QEana8

Update on Flux Shape Work and QEL Selection

One conclusion that I drew from the Fermilab collaboration meeting is that my estimated flux shape was quite sensitive to background contaminations from NC and DIS events. In particular the estimated flux shape was larger in the lower energy bins (0-3 GeV) when compared to a gnumi v17 LE-10 flux.
There are 2 main problems here:
- MC sample statistics - I am using the MC QEL sample to account for the RES and DIS impurities in the data sample via their Neugen cross sections and the NC impurity by directly subtracting off the expected number of NC events in a given energy bin. The statistics are small enough that fluctuations in the content of the MC QEL sample could have a big impact on the estimated flux shape.
- Sample impurity - the majority of the NC and DIS impurity is in the lower energy bins and it would be better to have as little of its possible to minimise the impact on the flux shape estimation. I am planning to investigate the characteristics of these low energy DIS and NC events:
  - True CCQE.
  - True CCDIS.
  - True CCRES.
  - True NC.

Figure 1 - Decomposition of MC QEL Sample by Process.

One way to solve the 2nd problem and to help with the first is to increase the QEL sample purity for a given efficiency. I have started to look at some new variables to go into the ML QEL selection...

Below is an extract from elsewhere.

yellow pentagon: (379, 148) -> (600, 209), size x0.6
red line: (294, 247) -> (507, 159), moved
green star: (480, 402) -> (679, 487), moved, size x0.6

The variable that I have been concentrating is based on predicting the 4-momentum of the proton assuming that a given event is CCQE and then seeing how well the hits that I classify as part of the vertex hadronic shower agree with this.
I define the vertex hadronic shower using the following criteria for an event:
- remove hits that constitute part of the largest track in the event but not a shower
- keep hits that are reconstructed as part of the track and a shower but remove ~1 MIP of their PH
- remove any hit in the event with PH < ~150sigcors
- remove any hit that is radially further away from the vertex than 2m - I am assuming that the protons and pions that I am interested in will not travel further than this in the detector
I use the kinematic information in any event (muon 4-momenta, neutrino energies and neutron mass) to predict the expected proton 4-momentum assuming that the event is CCQE.
I then construct a variable that looks at the average perpendicular distance in the (u,z) and (v,z) planes from each hit to the expected proton direction weighted by the hit PH.
One good thing about a variable of this sort is that it should be fairly uncorrelated with the other variables I am using.

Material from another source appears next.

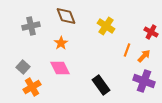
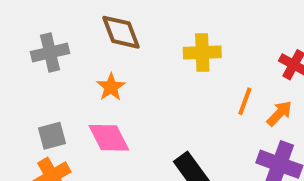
yellow cross: (106, 26) -> (202, 53), turned -36
gray square: (23, 67) -> (52, 136), moved, turned 32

How well am I predicting the proton 4-momenta? The following plots shows the proton 4-momentum from my prediction and the truth information from the Std Hep array for events that have 1 good track, are in the fiducial volume and have reconstructed neutrino energy less than 20GeV:
- My predicted proton 4-momentum component.
- That 4-momentum component from the Std Hep array.

Figure 2 - Comparison of Proton 4-Momenta.

Figure 3 - Comparison of Proton 4-Momenta.

The distributions of figure 2 look quite similar but figure 3 shows that there are quite a few events where I get the proton 4-momentum quite wrong.
I have started to look for the cause of the disagreement in these cases...

The following plot shows the fractional error in the reconstructed muon energy for true CCQE events that have a greater than 100% error in any of the proton 4-momentum components as compared to the Std Hep array:

Figure 4 - Comparison of Muon Energies.

It looks like most of the muons in the sample were reconstructed well - I need to look into the Std Hep array and perform a comparison of the reconstructed components of the muon 4-momentum with the Std Hep information about the muon to be sure.
How much could Fermi motion be affecting the predicted proton 4-momentum accuracy?
I also need to check that I am not doing something wrong in the code.

Given the above agreement/disagreement the following figure shows the distributions of my average PH weighted perpendicular distance of a hit from the predicted proton direction variable for U planes (there is an equivalent plot for the V planes):
- True CCQE.
- True CCDIS.
- True CCRES.
- True NC.

Figure 5 - Variable Distributions by Process.

The variable does not do so well at higher energies (although at these energies I can already to a good job) but may be useful for the lower reconstructed neutrino energy events.
Hopefully the separation powers can be improved after I fully understand the cases where I am estimating the proton direction wrong.

I am planning to verify that my code is working properly and try to encorporate some new variables into the ML QEL selection.
Some other variables that I am considering are:
- the sums of projections of the vertex hadronic shower hit PHs in the directions parallel and transverse to the expected proton direction as a fraction of the total vertex hadronic shower PH:
  - True CCQE.
  - True CCDIS.
  - True CCRES.
  - True NC.
  Figure 6 - VHS PH Projected Along Positive Proton Direction.
  
  Figure 7 - VHS PH Projected Transverse to Proton Direction.
- coplanarity variable - for a CCQE event the muon and proton should be produced back-to-back in the (x,y)-plane and so by using the muon direction at the vertex I can define a plane for each event in which activity should be concentrated if that event is QE
The final aim of trying different permutations of variables is to try to maximise the QE purity of my sample so as to reduce the error introduced into the estimated neutrino flux due to dealing with the background contaminations.